TASK INSTRUCTIONS: Please show every line in the entries below that includes the word "kávéba".

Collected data
* * *

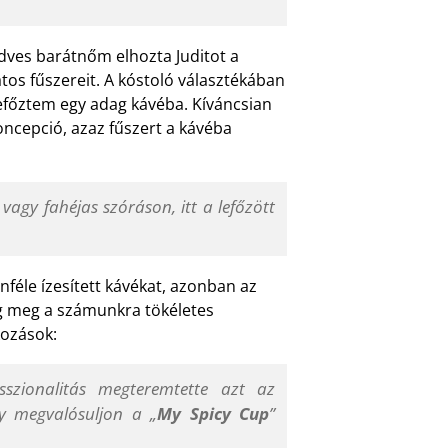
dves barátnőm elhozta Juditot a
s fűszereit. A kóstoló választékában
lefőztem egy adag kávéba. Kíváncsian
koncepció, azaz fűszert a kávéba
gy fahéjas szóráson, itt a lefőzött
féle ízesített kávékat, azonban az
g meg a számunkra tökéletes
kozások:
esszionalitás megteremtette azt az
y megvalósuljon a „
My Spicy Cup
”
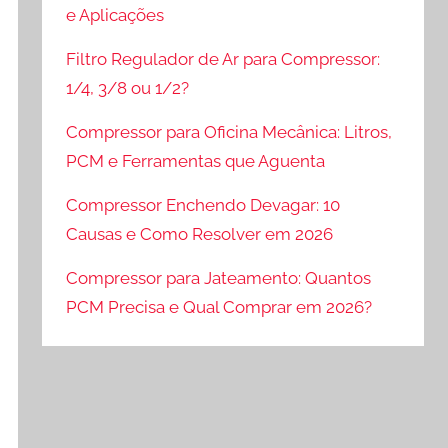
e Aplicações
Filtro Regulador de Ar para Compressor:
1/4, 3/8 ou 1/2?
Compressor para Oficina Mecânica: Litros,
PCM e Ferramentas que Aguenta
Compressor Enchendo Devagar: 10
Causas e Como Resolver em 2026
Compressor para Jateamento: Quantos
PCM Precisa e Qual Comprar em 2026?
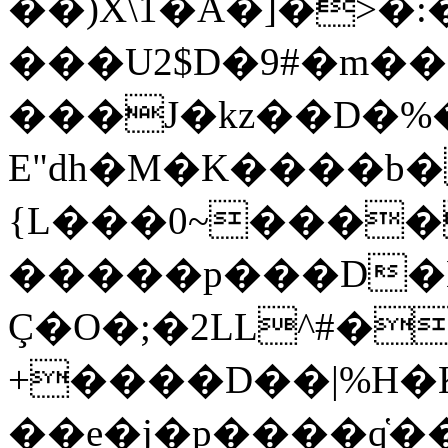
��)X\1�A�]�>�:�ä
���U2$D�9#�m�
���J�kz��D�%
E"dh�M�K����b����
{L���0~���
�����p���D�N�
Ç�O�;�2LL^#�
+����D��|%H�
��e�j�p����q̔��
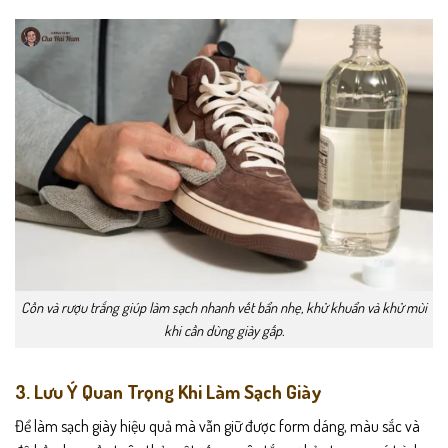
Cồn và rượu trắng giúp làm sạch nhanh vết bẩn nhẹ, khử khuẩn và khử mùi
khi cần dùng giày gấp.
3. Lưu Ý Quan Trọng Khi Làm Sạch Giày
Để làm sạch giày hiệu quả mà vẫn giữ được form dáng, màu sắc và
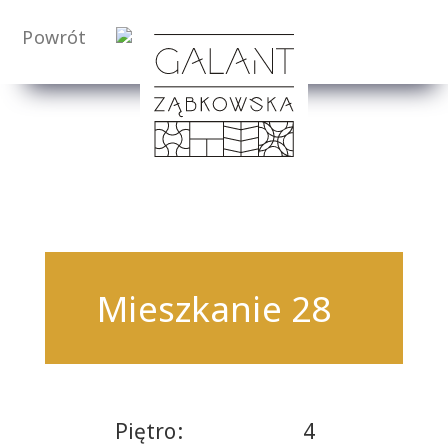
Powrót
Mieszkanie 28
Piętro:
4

* * *

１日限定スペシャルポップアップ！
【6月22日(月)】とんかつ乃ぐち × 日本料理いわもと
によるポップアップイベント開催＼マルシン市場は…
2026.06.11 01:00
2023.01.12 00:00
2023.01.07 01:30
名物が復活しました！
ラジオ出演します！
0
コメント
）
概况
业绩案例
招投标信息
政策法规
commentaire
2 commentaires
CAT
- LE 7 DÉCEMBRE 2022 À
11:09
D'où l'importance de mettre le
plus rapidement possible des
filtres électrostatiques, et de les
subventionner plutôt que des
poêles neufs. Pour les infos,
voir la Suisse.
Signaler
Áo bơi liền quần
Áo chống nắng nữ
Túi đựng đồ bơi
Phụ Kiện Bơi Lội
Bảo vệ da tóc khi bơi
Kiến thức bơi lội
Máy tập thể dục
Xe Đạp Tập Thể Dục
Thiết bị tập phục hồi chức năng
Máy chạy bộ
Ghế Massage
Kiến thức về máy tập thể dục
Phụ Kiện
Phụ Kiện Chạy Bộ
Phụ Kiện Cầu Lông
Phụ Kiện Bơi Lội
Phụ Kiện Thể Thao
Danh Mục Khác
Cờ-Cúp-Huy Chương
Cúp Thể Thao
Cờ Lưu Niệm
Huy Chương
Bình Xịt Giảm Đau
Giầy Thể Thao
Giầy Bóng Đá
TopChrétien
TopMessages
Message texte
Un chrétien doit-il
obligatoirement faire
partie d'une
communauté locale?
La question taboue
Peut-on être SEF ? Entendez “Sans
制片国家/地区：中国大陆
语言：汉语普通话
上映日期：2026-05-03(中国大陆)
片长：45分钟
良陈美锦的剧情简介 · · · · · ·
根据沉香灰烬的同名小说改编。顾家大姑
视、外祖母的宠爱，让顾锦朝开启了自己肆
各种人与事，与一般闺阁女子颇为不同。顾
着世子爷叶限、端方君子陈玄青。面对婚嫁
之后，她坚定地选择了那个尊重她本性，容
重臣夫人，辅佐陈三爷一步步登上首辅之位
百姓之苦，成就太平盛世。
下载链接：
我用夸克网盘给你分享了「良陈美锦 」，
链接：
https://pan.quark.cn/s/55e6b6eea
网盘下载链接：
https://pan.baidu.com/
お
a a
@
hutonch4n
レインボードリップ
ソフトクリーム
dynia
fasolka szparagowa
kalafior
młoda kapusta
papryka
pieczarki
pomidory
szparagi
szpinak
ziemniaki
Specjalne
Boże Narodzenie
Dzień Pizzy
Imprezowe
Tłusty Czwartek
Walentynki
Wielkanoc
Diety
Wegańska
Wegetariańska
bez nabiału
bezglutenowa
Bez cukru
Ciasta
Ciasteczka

* * *

ANSWER TO THE PROBLEM:
lefőztem egy adag kávéba. Kíváncsian
koncepció, azaz fűszert a kávéba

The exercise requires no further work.